Saturday, November 17, 2012

An Element of Consciousness

Zen is what makes the religious feeling run through its legitimate channel and what gives life to the intellect. Zen does this by giving one a new point of view of looking at things, a new way of appreciating the truth and beauty of life and the world, by discovering a new source of energy in the inmost recesses of consciousness and by bestowing on one a feeling of completeness and sufficiency.

That is to say, Zen works miracles by overhauling the whole system of one’s inner life and opening up a world hitherto entirely undreamt of. This may be called a resurrection. And Zen tends to emphasize the speculative element, though confessedly it opposes this more than anything else in the whole process of spiritual revolution, and in this respect Zen makes use of phraseology belonging to the sciences of speculative philosophy.

D.T. Suzuki in his work, Practical Methods of Zen Instruction is explaining the effects of Zen. He doesn’t define Zen; he is explaining what we believe are the effects of Zen. We describe our beliefs using words and language, but they do a poor job describing what Zen actually is. We can substitute the phrase “an element of consciousness” to actually describe the energy of Zen because Zen is consciousness, and consciousness is within Zen.

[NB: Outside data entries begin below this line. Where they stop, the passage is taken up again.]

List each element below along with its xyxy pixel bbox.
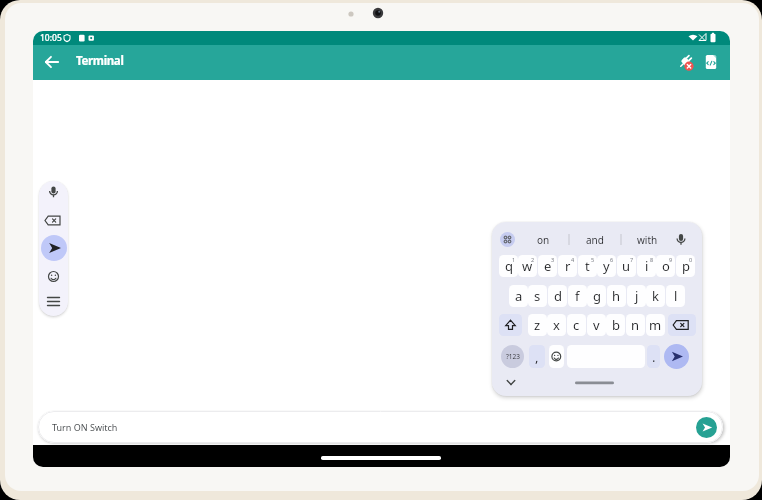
button[interactable] [549,345,564,368]
button[interactable]: on [529,231,557,248]
staticText: 7 [630,256,634,263]
button[interactable] [39,289,68,316]
staticText: d [554,287,562,305]
staticText: x [553,316,560,334]
button[interactable]: , [529,345,545,368]
button[interactable]: m [646,314,665,336]
button[interactable]: y [597,255,616,277]
staticText: Terminal [76,53,124,69]
staticText: and [586,233,604,247]
button[interactable] [672,49,698,75]
button[interactable] [39,49,65,75]
staticText: 5 [591,256,595,263]
button[interactable] [39,263,68,289]
button[interactable]: q [499,255,518,277]
staticText: j [635,287,639,305]
staticText: 10:05 [40,32,62,44]
button[interactable]: h [607,285,626,307]
button[interactable]: v [587,314,606,336]
staticText: y [603,257,610,275]
button[interactable]: x [547,314,566,336]
button[interactable]: w [518,255,537,277]
button[interactable]: a [509,285,528,307]
staticText: 1 [512,256,516,263]
button[interactable]: ?123 [501,345,524,368]
button[interactable]: z [528,314,547,336]
button[interactable] [321,456,441,460]
staticText: f [575,287,580,305]
button[interactable]: l [666,285,685,307]
button[interactable]: r [558,255,577,277]
staticText: 2 [531,256,535,263]
staticText: t [585,257,590,275]
staticText: i [645,257,649,275]
button[interactable] [500,232,515,247]
button[interactable]: g [587,285,606,307]
staticText: Turn ON Switch [52,421,118,433]
button[interactable]: e [538,255,557,277]
staticText: 8 [650,256,654,263]
staticText: w [522,257,533,275]
staticText: o [662,257,670,275]
staticText: k [652,287,659,305]
button[interactable]: f [568,285,587,307]
staticText: n [631,316,640,334]
button[interactable]: p [676,255,695,277]
button[interactable]: with [632,231,662,248]
staticText: h [612,287,621,305]
staticText: u [622,257,631,275]
staticText: l [674,287,678,305]
staticText: a [515,287,523,305]
staticText: p [682,257,690,275]
staticText: v [593,316,600,334]
staticText: 4 [571,256,575,263]
button[interactable]: d [548,285,567,307]
staticText: 6 [610,256,614,263]
button[interactable] [664,344,689,369]
staticText: ?123 [506,352,520,361]
staticText: , [535,348,539,366]
button[interactable] [39,181,68,209]
staticText: c [573,316,580,334]
staticText: z [534,316,541,334]
button[interactable]: o [656,255,675,277]
staticText: with [637,233,658,247]
staticText: 9 [669,256,673,263]
button[interactable] [668,314,696,336]
button[interactable]: b [606,314,625,336]
button[interactable] [698,49,724,75]
staticText: g [593,287,601,305]
staticText: s [534,287,541,305]
button[interactable] [696,417,717,438]
button[interactable]: s [528,285,547,307]
staticText: q [505,257,513,275]
button[interactable]: i [637,255,656,277]
button[interactable]: j [627,285,646,307]
staticText: 3 [551,256,555,263]
button[interactable]: u [617,255,636,277]
button[interactable] [499,314,522,336]
button[interactable] [41,235,67,261]
button[interactable]: c [567,314,586,336]
button[interactable]: k [646,285,665,307]
button[interactable]: and [580,231,610,248]
staticText: 0 [689,256,693,263]
button[interactable] [39,209,68,235]
staticText: e [544,257,552,275]
button[interactable]: . [647,345,660,368]
staticText: b [612,316,620,334]
button[interactable]: n [626,314,645,336]
button[interactable]: t [578,255,597,277]
staticText: . [652,348,656,366]
staticText: m [649,316,662,334]
staticText: on [537,233,550,247]
staticText: r [565,257,571,275]
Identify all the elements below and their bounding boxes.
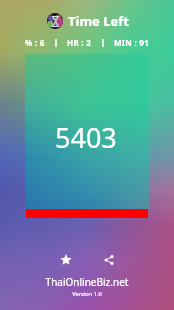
- staticText: MIN : 91: [114, 37, 150, 48]
- staticText: % : 6: [25, 37, 45, 48]
- staticText: ThaiOnlineBiz.net: [0, 275, 174, 289]
- staticText: HR : 2: [67, 37, 92, 48]
- button[interactable]: Rate app: [54, 248, 78, 272]
- staticText: 5403: [55, 119, 117, 156]
- staticText: Version 1.0: [0, 290, 174, 298]
- button[interactable]: Share: [97, 248, 121, 272]
- staticText: Time Left: [68, 12, 129, 29]
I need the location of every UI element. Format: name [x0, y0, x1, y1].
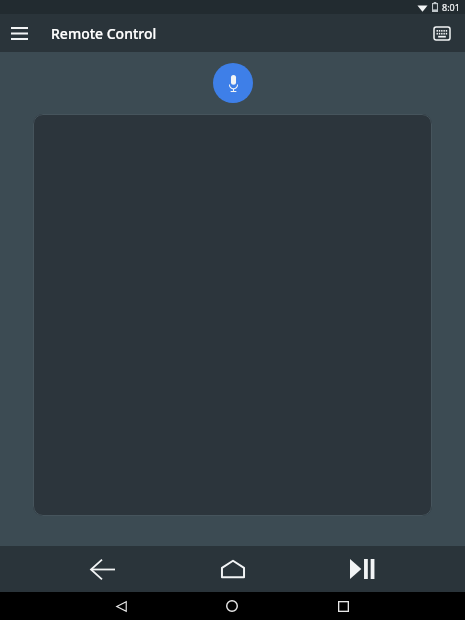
button[interactable]: Open navigation menu: [0, 14, 38, 52]
button[interactable]: Recent apps: [329, 592, 357, 620]
button[interactable]: System back: [107, 592, 135, 620]
button[interactable]: Play or pause: [335, 546, 391, 592]
staticText: 8:01: [442, 1, 460, 13]
button[interactable]: Voice input: [213, 63, 253, 103]
button[interactable]: System home: [218, 592, 246, 620]
button[interactable]: Back: [74, 546, 130, 592]
button[interactable]: Touchpad area: [33, 114, 432, 516]
staticText: Remote Control: [51, 24, 157, 43]
button[interactable]: Home: [205, 546, 261, 592]
button[interactable]: Show keyboard: [423, 14, 461, 52]
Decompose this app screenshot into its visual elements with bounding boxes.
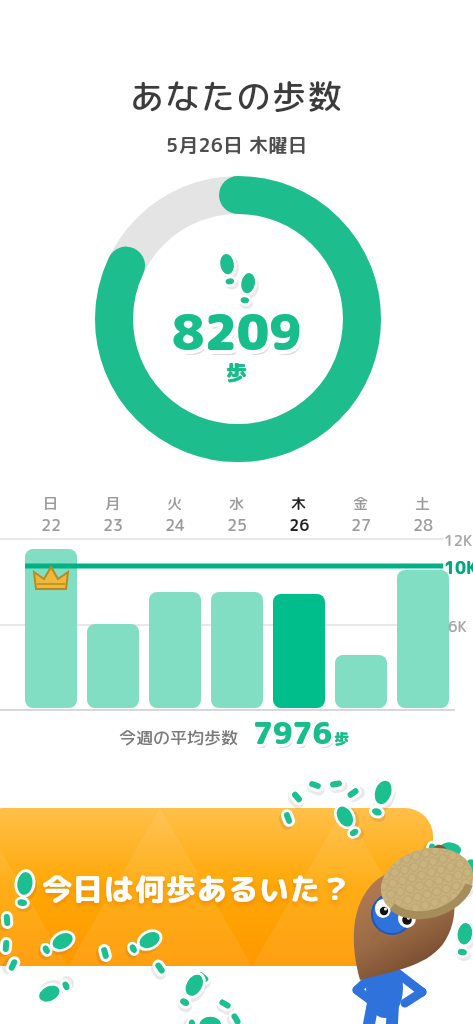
staticText: 8209: [168, 297, 298, 365]
staticText: 8209: [172, 301, 302, 369]
staticText: 今週の平均歩数: [119, 726, 238, 750]
staticText: 歩: [333, 727, 349, 748]
staticText: 歩: [334, 730, 350, 751]
staticText: 歩: [224, 359, 245, 388]
staticText: 歩: [226, 360, 247, 389]
staticText: 歩: [228, 355, 249, 384]
staticText: 23: [103, 514, 124, 536]
staticText: 歩: [334, 726, 350, 747]
staticText: 火: [167, 493, 183, 514]
staticText: 25: [227, 514, 248, 536]
staticText: 歩: [224, 357, 245, 386]
staticText: 歩: [228, 359, 249, 388]
staticText: 8209: [176, 297, 306, 365]
staticText: 6K: [448, 616, 467, 637]
staticText: 歩: [224, 355, 245, 384]
staticText: あなたの歩数: [130, 72, 343, 119]
staticText: 歩: [226, 355, 247, 384]
staticText: 28: [413, 514, 434, 536]
staticText: 5月26日 木曜日: [166, 132, 308, 159]
staticText: 水: [229, 493, 245, 514]
staticText: 27: [351, 514, 372, 536]
staticText: 7976: [255, 716, 335, 758]
staticText: 歩: [333, 729, 349, 750]
staticText: 歩: [336, 728, 352, 749]
staticText: 7976: [250, 712, 330, 754]
staticText: 8209: [172, 293, 302, 361]
staticText: 土: [415, 493, 431, 514]
staticText: 7976: [255, 710, 335, 752]
staticText: 歩: [229, 357, 250, 386]
staticText: 7976: [253, 715, 333, 757]
staticText: 24: [165, 514, 186, 536]
staticText: 8209: [175, 294, 305, 362]
staticText: 7976: [255, 714, 335, 756]
staticText: 22: [41, 514, 62, 536]
staticText: 7976: [251, 714, 331, 756]
staticText: 12K: [444, 530, 472, 551]
staticText: 8209: [175, 300, 305, 368]
staticText: 月: [105, 493, 121, 514]
staticText: 8209: [169, 294, 299, 362]
staticText: 木: [291, 493, 307, 514]
staticText: 日: [43, 493, 59, 514]
staticText: 7976: [256, 712, 336, 754]
staticText: 金: [353, 493, 369, 514]
staticText: 7976: [253, 709, 333, 751]
button[interactable]: 今日は何歩あるいた？: [0, 808, 433, 966]
staticText: 今日は何歩あるいた？: [42, 868, 352, 910]
staticText: 10K: [444, 556, 473, 580]
staticText: 7976: [251, 710, 331, 752]
staticText: 8209: [172, 297, 302, 365]
staticText: 歩: [335, 727, 351, 748]
staticText: 8209: [169, 300, 299, 368]
staticText: 8209: [175, 302, 305, 370]
staticText: 歩: [332, 728, 348, 749]
staticText: 歩: [334, 728, 350, 749]
staticText: 歩: [226, 357, 247, 386]
staticText: 7976: [253, 712, 333, 754]
staticText: 26: [289, 514, 310, 536]
staticText: 歩: [335, 729, 351, 750]
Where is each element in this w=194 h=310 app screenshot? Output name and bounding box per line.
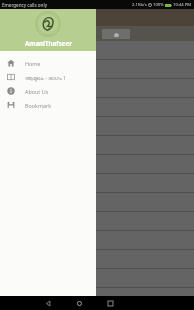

Zen is like the wind. We see its effects not its image. In a sense, the conscious mind takes a back in seat in the vehicle of consciousness when we experience Zen.

We are not only what we think; we are also much more than we think. The brain controls the functions of the conscious mind, and those functions are elements of our belief structure. The brain keeps the conscious mind in a three dimensional focus. That’s why we experience linear time. Zen and other elements within consciousness are not restricted by the brain. They are free to interact with our belief structure, and that mixture takes place more than we realize. Zen has the ability to alter our beliefs in any given moment. When we become aware of this alteration, we are unable to describe the transition in words so past knowledge or religious doctrine is used to define this change in the self. Buddhists call this change of energy, Zen; Christians call it miraculous intervention, and other religions describe it using words that are deeply rooted in individual religious mythology.

Whatever the name, we all alter our belief structure as we move through linear time using other elements of our consciousness. Our beliefs generate emotions as well as our imagination. Experiencing the energy of Zen consciousness stimulates an emotional response, and that response takes us to another area of our imaginative mind.